Assignment — Count how many lines in the entries below hold "till". Only the number belongs in the answer.

※

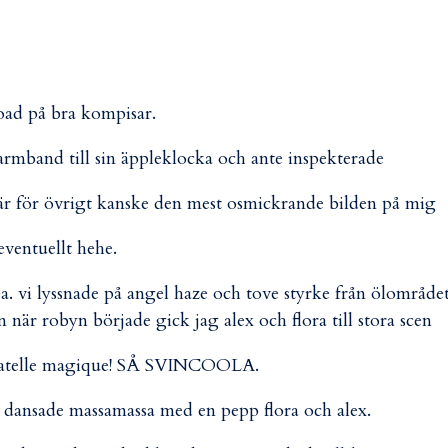
oad på bra kompisar.
rmband till sin äppleklocka och ante inspekterade
är för övrigt kanske den mest osmickrande bilden på mig
eventuellt hehe.
. vi lyssnade på angel haze och tove styrke från ölområde
 när robyn började gick jag alex och flora till stora scen
gatelle magique! SÅ SVINCOOLA.
! dansade massamassa med en pepp flora och alex.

※

Finished exercise — 2